------ Collected data ------

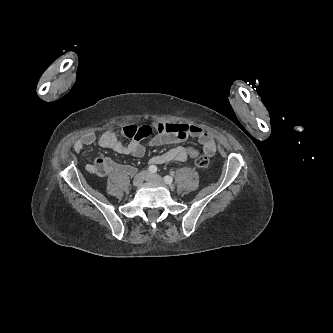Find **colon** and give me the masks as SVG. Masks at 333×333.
<instances>
[{"label": "colon", "instance_id": "obj_1", "mask_svg": "<svg viewBox=\"0 0 333 333\" xmlns=\"http://www.w3.org/2000/svg\"><path fill=\"white\" fill-rule=\"evenodd\" d=\"M194 162L198 167L204 168L207 167L209 164V158L203 154H198L194 158Z\"/></svg>", "mask_w": 333, "mask_h": 333}]
</instances>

------

▶ Work order
Return the listing above in an exact copy that leaves out the images.

▶ Exercise response
Find **colon** and give me the masks as SVG. Masks at 333×333.
<instances>
[{"label": "colon", "instance_id": "obj_1", "mask_svg": "<svg viewBox=\"0 0 333 333\" xmlns=\"http://www.w3.org/2000/svg\"><path fill=\"white\" fill-rule=\"evenodd\" d=\"M194 162L198 167L204 168L207 167L209 164V158L203 154H198L194 158Z\"/></svg>", "mask_w": 333, "mask_h": 333}]
</instances>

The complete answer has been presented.